Without getting too far ahead of myself, I will note that the conundrum I faced originated from a realisation that landscape and nature were not identical. My landscape photographs denoted their referents—the mountains, the ocean and the fields—and drained them of their agency. Instead of involving the spectator as a participant, engaged with the world unfolding in time, the images divorced them from the living phenomena. My task as a photographer was to find a mode of photographic signification that would enliven nature by eliciting the viewer’s response to it. Somehow the photograph had to possess not only a signifying but experiential quality of that which it attempted to signify. To simply point the camera and announce that “this is a mountain” rendered all signification hollow.
Confronted by the question of whether it is possible to photograph nature at all, in this article I set out to explore how the photograph can capture phenomena, perception and meaning. Firstly, I examine the problematics of frontal, static depictions of natural scenes from a phenomenological perspective and discuss the failure of a traditional landscape photograph to account for the experience of being in the phenomenal world. Next, I turn to Roland Barthes and Jacques Derrida’s ruminations on signification in order to identify how meaning gets into the photographic image. I thus critique the structuralist denotation of presence and offer a post-structuralist reflection on a photograph that captures the indeterminacy of reality in its perpetual play of meaning. Finally, I put forward a deconstructivist interpretation of an aftermath photograph—portraying absence at the site of a historical tragedy—and claim that by focusing on that which lies outside the frame this photograph engages the subjectivity of the spectator, revitalising the image with the phenomenal experience of envisioning one’s being in nature.

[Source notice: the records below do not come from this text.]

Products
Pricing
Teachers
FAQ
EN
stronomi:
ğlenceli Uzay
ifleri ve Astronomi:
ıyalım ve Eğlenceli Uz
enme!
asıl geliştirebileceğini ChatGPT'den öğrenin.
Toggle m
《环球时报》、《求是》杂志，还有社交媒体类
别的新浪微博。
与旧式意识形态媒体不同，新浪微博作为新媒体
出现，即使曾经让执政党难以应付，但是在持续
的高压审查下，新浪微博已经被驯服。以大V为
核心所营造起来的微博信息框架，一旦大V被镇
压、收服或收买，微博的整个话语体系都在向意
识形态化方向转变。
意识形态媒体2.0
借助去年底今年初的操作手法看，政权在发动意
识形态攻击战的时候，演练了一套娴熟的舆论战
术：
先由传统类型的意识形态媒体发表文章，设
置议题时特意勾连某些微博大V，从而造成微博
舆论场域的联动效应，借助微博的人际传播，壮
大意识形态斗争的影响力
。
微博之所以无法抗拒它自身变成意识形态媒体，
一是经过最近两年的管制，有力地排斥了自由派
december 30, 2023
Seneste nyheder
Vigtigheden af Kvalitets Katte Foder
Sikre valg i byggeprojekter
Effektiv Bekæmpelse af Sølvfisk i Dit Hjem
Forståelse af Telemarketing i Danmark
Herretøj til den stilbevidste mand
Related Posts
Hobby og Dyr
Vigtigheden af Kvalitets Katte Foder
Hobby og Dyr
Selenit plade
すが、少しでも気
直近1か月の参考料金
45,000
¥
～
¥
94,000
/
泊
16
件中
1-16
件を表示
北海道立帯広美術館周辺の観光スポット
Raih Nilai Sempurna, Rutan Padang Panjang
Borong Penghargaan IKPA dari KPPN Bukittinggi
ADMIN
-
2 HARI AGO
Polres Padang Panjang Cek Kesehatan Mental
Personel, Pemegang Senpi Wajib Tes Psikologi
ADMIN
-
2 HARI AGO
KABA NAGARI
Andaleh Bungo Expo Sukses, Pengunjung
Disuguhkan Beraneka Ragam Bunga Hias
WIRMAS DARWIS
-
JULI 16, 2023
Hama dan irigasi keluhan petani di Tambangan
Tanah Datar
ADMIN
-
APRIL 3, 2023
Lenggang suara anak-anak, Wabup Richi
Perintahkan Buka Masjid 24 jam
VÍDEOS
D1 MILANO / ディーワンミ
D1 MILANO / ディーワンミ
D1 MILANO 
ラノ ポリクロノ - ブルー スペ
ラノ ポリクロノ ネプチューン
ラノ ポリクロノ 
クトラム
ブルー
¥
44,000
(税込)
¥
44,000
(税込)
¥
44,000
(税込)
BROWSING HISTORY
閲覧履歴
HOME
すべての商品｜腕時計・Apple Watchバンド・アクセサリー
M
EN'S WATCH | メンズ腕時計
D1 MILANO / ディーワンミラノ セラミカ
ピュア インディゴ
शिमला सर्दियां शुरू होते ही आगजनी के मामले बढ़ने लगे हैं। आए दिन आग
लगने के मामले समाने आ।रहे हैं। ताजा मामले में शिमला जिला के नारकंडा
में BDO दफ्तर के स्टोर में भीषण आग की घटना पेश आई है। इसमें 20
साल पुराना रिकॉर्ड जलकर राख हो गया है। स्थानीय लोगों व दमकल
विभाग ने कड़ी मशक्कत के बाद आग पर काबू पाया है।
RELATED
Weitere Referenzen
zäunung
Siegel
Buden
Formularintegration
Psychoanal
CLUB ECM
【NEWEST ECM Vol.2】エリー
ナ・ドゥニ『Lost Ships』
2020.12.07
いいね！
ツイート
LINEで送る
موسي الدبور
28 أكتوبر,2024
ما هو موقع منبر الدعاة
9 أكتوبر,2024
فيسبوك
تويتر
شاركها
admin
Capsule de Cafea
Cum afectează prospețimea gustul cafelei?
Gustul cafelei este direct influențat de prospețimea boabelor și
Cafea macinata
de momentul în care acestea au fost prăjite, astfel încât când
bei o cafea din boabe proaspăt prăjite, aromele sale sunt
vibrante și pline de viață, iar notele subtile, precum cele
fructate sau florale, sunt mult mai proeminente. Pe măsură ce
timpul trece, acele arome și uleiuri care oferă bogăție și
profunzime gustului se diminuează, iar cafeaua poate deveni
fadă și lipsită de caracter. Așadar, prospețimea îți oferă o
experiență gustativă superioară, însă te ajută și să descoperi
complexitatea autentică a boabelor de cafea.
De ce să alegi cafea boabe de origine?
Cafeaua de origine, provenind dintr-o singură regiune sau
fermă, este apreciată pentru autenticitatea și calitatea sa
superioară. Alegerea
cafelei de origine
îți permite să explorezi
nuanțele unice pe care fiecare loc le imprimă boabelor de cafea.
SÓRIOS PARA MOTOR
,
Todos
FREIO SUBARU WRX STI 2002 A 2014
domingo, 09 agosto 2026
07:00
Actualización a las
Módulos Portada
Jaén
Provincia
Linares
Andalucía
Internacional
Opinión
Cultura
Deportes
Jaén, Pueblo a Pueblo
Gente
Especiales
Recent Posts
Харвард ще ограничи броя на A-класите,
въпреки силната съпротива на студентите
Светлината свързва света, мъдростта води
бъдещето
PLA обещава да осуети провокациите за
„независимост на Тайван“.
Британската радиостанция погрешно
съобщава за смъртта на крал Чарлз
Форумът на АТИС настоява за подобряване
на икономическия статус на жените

I therefore argue that one possible way to address the discrepancy between the traditional landscape photograph and the phenomenal experience of the world is to reconsider nature photography on the basis of the performative characteristics of aftermath photography, which can, via its focus on contextualised absence, imbue the depicted “nature” with agency. To discern how nature can (or cannot) be signified photographically, I engage both with theory, delineating the semantics of the photographic image, and photography, used as a mode of experimental inquiry. This article brings these two strands of my research together and initiates a dialogue between philosophy and artistic practice in order to probe what photography depicts when it “captures” nature and to indicate how the latter evades capture. I will thus attempt to show that to photograph nature one must not just signify the this-ness of the scene but cultivate the experience of partaking-in-it.
Through the phenomenological lens: inhabiting the landscape
During my stay in the area of Connemara, Ireland, I regularly went for walks on a long sandy beach. Most months of the year the Atlantic wind was so harsh it cut through to the bone, the sky was grey and heavy, and the air was permeated with rain. Although I never regretted the lack of “good” weather, when the sun did come out it was a sight to behold. More often than not it did not stay for a day but for a spell and quickly disappeared behind the clouds. It was on one such walk that I took the landscape photograph that, for the purposes of this article, I shall name Captured by the Mountain.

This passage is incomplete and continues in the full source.